The Art of Long-Term Investing: A Case Study of Shanti Educational’s IPO
In the world of investing, patience is not just a virtue; it’s a strategy. As the adage goes, “Rome was not built in a day,” and similarly, a stock market investor cannot expect to become wealthy overnight. The journey of wealth creation in the stock market is often slow and requires a conviction in one’s investments, particularly when it comes to Initial Public Offerings (IPOs).
The Principle of Long-Term Holding in IPOs
An IPO provides a unique opportunity for investors to buy shares at the ground level. However, the real potential of these investments is often realized over the long term. Unlike trading, where profits are sought in the short-term fluctuations of stock prices, investing in an IPO with a long-term perspective allows investors to benefit from the company’s growth, dividends, stock splits, and bonus shares.
One of the most crucial aspects an IPO investor needs to understand is that the real money is not in the buying and selling but in the “waiting.” When an investor is convinced of a company’s business prospects, it’s wise to hold onto the stock irrespective of its size. This approach not only shields one from the short-term volatility of the market but also aids in capitalizing on the premium that company promoters offer to their primary market investors.
The Power of Stock Splits
A stock split is a corporate action where a company increases the number of its outstanding shares by dividing each share, which in turn reduces its price but does not affect the company’s overall market capitalization. While the immediate effect is to make the stock more affordable to small investors, it can also be seen as a company’s confidence in its future growth, encouraging more investment.

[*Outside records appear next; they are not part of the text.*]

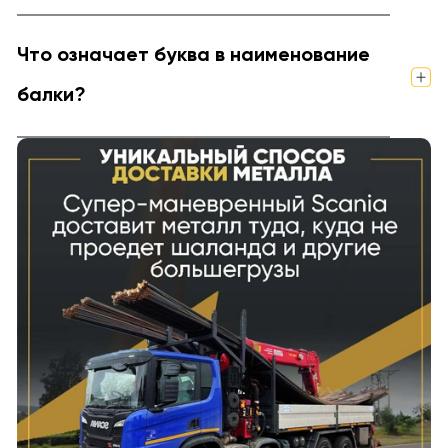
Что означает буква в наименование
балки?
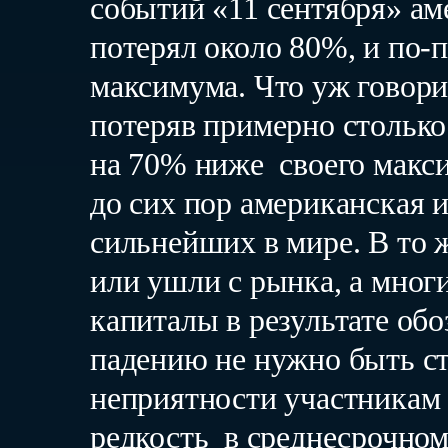
событий «11 сентября» а
потерял около 80%, и по-
максимума. Что уж говори
потеряв примерно столько
на 70% ниже своего макси
до сих пор американская 
сильнейших в мире. В то 
или ушли с рынка, а мног
капиталы в результате обо
падению не нужно быть ст
неприятности участникам 
редкость в среднесрочном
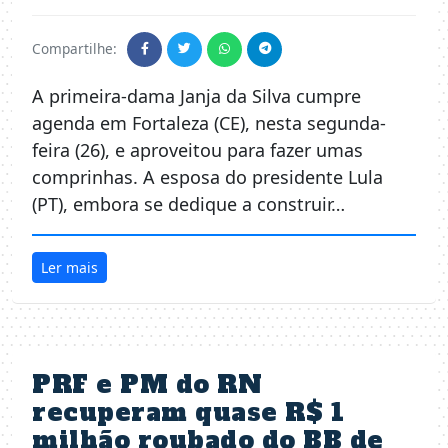
Compartilhe:
A primeira-dama Janja da Silva cumpre
agenda em Fortaleza (CE), nesta segunda-
feira (26), e aproveitou para fazer umas
comprinhas. A esposa do presidente Lula
(PT), embora se dedique a construir…
Ler mais
PRF e PM do RN
recuperam quase R$ 1
milhão roubado do BB de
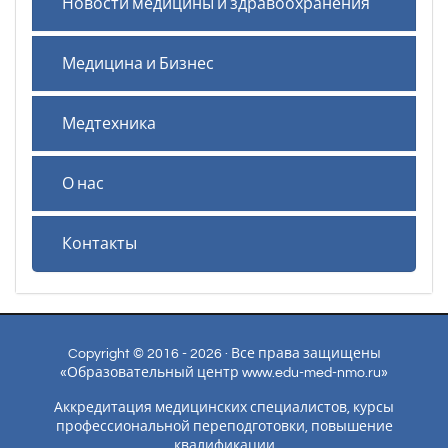
Новости медицины и здравоохранения
Медицина и Бизнес
Медтехника
О нас
Контакты
Copyright © 2016 - 2026 · Все права защищены
«Образовательный центр www.edu-med-nmo.ru»
Аккредитация медицинских специалистов, курсы
профессиональной переподготовки, повышение
квалификации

Shanti Educational: A Case Study in Wealth Creation
To illustrate the effectiveness of long-term investing in IPOs, consider the journey of Shanti Educational, which debuted on the BSE SME platform. The IPO was launched on June 1, 2016, with shares priced at ₹90 each. The offering was structured in lots, with each lot comprising 1,600 shares, requiring an investment of ₹1,44,000, reported by Mint.

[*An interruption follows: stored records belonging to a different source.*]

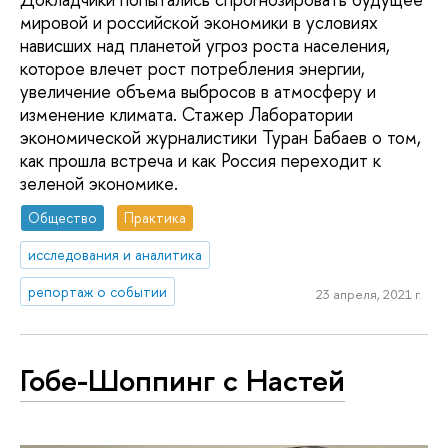
мировой и российской экономики в условиях
нависших над планетой угроз роста населения,
которое влечет рост потребления энергии,
увеличение объема выбросов в атмосферу и
изменение климата. Стажер Лаборатории
экономической журналистики Туран Бабаев о том,
как прошла встреча и как Россия переходит к
зеленой экономике.
Общество
Практика
исследования и аналитика
репортаж о событии
23 апреля, 2021 г.
Гобе-Шоппинг с Настей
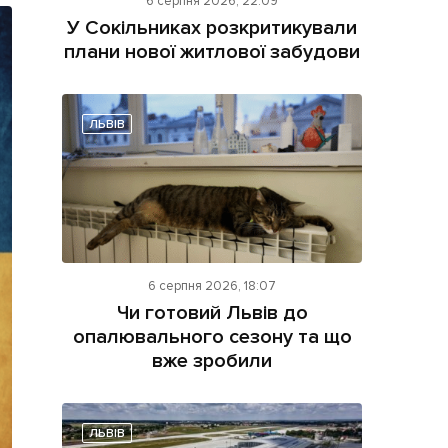
6 серпня 2026, 22:09
У Сокільниках розкритикували
плани нової житлової забудови
ЛЬВІВ
ама на сайті
і
6 серпня 2026, 18:07
Чи готовий Львів до
опалювального сезону та що
вже зробили
ЛЬВІВ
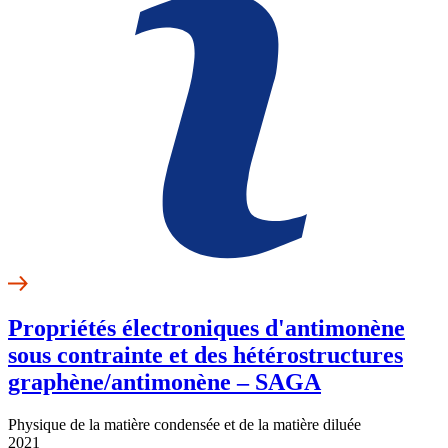
Propriétés électroniques d'antimonène
sous contrainte et des hétérostructures
graphène/antimonène – SAGA
Physique de la matière condensée et de la matière diluée
2021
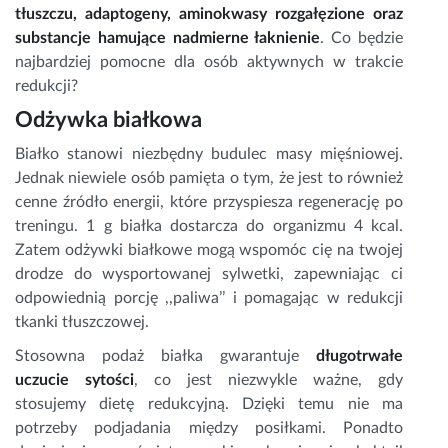
tłuszczu, adaptogeny, aminokwasy rozgałęzione oraz
substancje hamujące nadmierne łaknienie
. Co będzie
najbardziej pomocne dla osób aktywnych w trakcie
redukcji?
Odżywka białkowa
Białko stanowi niezbędny budulec masy mięśniowej.
Jednak niewiele osób pamięta o tym, że jest to również
cenne źródło energii, które przyspiesza regenerację po
treningu. 1 g białka dostarcza do organizmu 4 kcal.
Zatem odżywki białkowe mogą wspomóc cię na twojej
drodze do wysportowanej sylwetki, zapewniając ci
odpowiednią porcję ,,paliwa’’ i pomagając w redukcji
tkanki tłuszczowej.
Stosowna podaż białka gwarantuje
długotrwałe
uczucie sytości
, co jest niezwykle ważne, gdy
stosujemy dietę redukcyjną. Dzięki temu nie ma
potrzeby podjadania między posiłkami. Ponadto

Despite a par listing on June 14, 2016, at ₹90 per share, those who held onto the shares witnessed substantial growth over the years. Notably, the company announced a 1:10 stock split in 2022, significantly increasing the number of shares from 1,600 to 16,000 for those who maintained their holdings.
As of the latest trading session, Shanti Educational’s shares are priced at ₹90.17. Consequently, the initial investment of ₹1.44 lakh has burgeoned to ₹14.42 lakh, a near tenfold increase. This dramatic rise underscores the potential gains from holding shares over an extended period, benefiting from both the company’s growth and strategic corporate actions like stock splits.
Lessons for Investors
Shanti Educational’s example serves as a powerful lesson for IPO investors:
- Patience Pays: The most significant gains often come from holding investments over several years.

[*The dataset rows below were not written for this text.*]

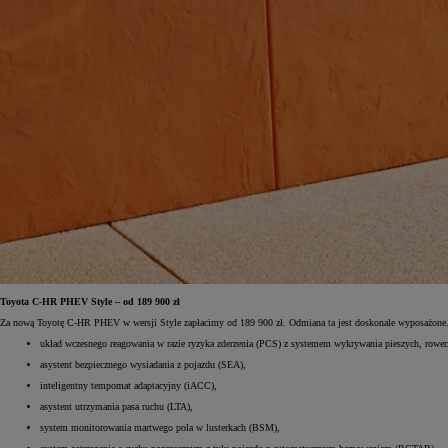
Toyota C-HR PHEV Style – od 189 900 zł
Za nową Toyotę C-HR PHEV w wersji Style zapłacimy od 189 900 zł. Odmiana ta jest doskonale wyposażone.
układ wczesnego reagowania w razie ryzyka zderzenia (PCS) z systemem wykrywania pieszych, rower
asystent bezpiecznego wysiadania z pojazdu (SEA),
inteligentny tempomat adaptacyjny (iACC),
asystent utrzymania pasa ruchu (LTA),
system monitorowania martwego pola w lusterkach (BSM),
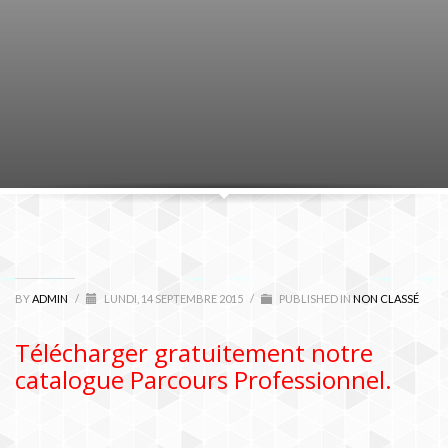
BY
ADMIN
/
LUNDI, 14 SEPTEMBRE 2015
/
PUBLISHED IN
NON CLASSÉ
Télécharger gratuitement notre
catalogue Parcours Professionnel.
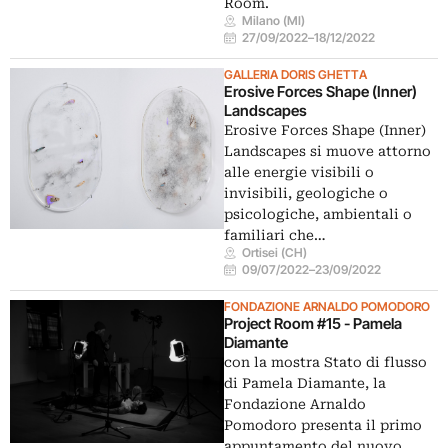
Room.
Milano (MI)
27/09/2022
–
18/12/2022
GALLERIA DORIS GHETTA
Erosive Forces Shape (Inner)
Landscapes
Erosive Forces Shape (Inner)
Landscapes si muove attorno
alle energie visibili o
invisibili, geologiche o
psicologiche, ambientali o
familiari che…
Ortisei (CH)
09/07/2022
–
23/09/2022
FONDAZIONE ARNALDO POMODORO
Project Room #15 - Pamela
Diamante
con la mostra Stato di flusso
di Pamela Diamante, la
Fondazione Arnaldo
Pomodoro presenta il primo
appuntamento del nuovo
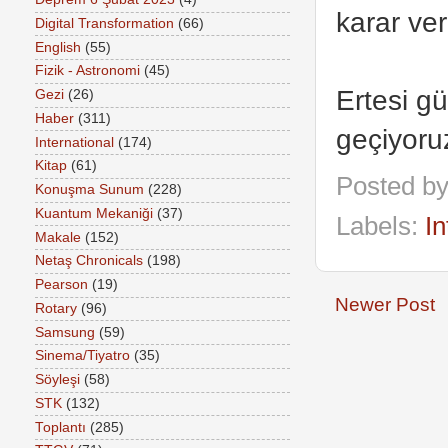
karar ver
Digital Transformation
(66)
English
(55)
Fizik - Astronomi
(45)
Ertesi g
Gezi
(26)
Haber
(311)
geçiyoru
International
(174)
Kitap
(61)
Posted b
Konuşma Sunum
(228)
Kuantum Mekaniği
(37)
Labels:
In
Makale
(152)
Netaş Chronicals
(198)
Pearson
(19)
Newer Post
Rotary
(96)
Samsung
(59)
Sinema/Tiyatro
(35)
Söyleşi
(58)
STK
(132)
Toplantı
(285)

- Understanding Business Fundamentals: Investors should choose companies with strong business models and growth potential.
- Look Beyond Immediate Gains: Short-term market fluctuations can be distracting. Focusing on long-term potential is key.
- Corporate Actions Matter: Actions like stock splits can enhance the value of holdings significantly.
Investing in IPOs can be a lucrative avenue for wealth creation, but it requires patience and a deep conviction in the chosen company’s prospects. By holding onto investments and taking advantage of corporate actions like stock splits, investors can see substantial returns, turning modest initial investments into significant sums. The story of Shanti Educational is not just a testament to the power of long-term holding but also a guide on how investors can approach IPOs for maximum benefit.